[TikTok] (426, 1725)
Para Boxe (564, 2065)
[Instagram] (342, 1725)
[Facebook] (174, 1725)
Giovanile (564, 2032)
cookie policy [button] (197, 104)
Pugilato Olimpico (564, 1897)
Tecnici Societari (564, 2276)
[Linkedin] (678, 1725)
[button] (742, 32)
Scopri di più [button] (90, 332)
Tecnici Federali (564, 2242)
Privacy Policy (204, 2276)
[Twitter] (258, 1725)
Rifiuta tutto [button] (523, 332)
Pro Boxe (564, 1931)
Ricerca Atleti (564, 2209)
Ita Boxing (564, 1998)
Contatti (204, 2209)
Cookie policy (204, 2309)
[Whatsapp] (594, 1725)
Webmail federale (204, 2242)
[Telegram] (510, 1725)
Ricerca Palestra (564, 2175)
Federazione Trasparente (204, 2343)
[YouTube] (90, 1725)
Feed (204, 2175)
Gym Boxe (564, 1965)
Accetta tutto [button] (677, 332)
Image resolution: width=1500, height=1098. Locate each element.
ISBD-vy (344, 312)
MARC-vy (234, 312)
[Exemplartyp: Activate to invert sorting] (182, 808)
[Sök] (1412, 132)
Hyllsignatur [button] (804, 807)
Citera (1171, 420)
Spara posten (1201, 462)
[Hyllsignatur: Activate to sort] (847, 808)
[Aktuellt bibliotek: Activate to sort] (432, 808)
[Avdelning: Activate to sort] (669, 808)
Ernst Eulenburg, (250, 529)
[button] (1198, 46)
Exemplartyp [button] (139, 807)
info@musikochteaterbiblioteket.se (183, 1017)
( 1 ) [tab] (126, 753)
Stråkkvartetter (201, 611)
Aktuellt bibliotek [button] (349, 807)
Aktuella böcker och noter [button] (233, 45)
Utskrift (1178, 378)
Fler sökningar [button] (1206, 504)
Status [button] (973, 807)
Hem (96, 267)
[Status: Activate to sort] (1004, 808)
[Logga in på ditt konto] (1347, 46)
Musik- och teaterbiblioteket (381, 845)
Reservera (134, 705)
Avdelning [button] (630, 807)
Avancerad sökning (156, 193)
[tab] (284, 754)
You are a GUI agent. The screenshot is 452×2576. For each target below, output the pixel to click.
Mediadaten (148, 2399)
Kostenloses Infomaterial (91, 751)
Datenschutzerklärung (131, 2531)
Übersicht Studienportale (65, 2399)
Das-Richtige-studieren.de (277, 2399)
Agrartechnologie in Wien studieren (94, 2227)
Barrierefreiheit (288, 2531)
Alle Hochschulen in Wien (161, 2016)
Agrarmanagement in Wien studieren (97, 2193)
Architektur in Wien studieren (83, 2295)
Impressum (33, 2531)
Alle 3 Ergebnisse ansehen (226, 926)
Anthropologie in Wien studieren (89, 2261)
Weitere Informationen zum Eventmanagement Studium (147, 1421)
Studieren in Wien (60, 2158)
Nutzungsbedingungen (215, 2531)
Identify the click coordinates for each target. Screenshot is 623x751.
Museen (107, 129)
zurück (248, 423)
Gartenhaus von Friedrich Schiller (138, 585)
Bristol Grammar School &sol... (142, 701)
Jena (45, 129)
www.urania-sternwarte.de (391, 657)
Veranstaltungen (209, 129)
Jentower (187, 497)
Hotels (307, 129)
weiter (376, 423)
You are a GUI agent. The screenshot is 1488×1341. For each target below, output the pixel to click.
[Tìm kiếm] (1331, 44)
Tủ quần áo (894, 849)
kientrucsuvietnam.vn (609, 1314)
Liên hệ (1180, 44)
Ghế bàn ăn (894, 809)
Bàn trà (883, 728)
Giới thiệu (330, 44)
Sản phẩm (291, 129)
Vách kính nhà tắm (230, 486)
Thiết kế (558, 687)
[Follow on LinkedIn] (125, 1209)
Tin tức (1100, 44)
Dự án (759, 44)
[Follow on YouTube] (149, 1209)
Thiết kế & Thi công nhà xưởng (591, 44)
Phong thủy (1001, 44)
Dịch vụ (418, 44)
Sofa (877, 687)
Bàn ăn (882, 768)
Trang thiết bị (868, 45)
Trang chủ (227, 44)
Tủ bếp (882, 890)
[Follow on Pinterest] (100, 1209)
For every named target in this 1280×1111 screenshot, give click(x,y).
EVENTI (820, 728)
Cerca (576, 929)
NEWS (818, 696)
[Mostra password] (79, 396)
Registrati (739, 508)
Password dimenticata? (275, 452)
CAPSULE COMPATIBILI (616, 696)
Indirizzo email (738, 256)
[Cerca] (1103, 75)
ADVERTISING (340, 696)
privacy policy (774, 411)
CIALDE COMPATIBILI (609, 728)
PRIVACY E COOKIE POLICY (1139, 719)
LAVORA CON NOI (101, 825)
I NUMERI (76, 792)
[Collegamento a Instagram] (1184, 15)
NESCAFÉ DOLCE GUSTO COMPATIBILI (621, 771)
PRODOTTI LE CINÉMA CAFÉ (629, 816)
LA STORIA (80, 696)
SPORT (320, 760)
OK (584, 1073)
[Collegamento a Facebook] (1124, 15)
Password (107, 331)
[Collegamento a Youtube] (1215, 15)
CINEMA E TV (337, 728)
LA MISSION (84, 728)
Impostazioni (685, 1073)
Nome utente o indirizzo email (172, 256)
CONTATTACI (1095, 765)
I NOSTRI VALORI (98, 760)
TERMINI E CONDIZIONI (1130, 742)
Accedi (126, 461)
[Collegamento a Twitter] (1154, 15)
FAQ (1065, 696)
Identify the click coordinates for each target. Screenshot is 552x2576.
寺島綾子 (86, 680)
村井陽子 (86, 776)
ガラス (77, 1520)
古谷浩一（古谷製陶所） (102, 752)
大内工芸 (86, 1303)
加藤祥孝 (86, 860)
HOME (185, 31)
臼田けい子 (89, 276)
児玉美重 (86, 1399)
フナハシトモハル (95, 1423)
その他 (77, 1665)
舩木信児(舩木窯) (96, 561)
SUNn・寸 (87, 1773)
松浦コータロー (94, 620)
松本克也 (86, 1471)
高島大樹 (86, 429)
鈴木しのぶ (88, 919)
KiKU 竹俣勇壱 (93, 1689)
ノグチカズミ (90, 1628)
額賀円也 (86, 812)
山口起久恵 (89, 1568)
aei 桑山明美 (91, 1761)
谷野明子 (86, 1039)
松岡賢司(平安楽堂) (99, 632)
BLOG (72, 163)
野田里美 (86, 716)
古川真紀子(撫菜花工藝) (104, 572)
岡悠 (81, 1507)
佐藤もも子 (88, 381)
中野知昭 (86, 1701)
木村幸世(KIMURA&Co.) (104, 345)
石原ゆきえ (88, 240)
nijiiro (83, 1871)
━━━━━━━━
**Task prompt**
Each line of the data that has the string "Follow" counts once; give the total and nothing else.

**Response**
3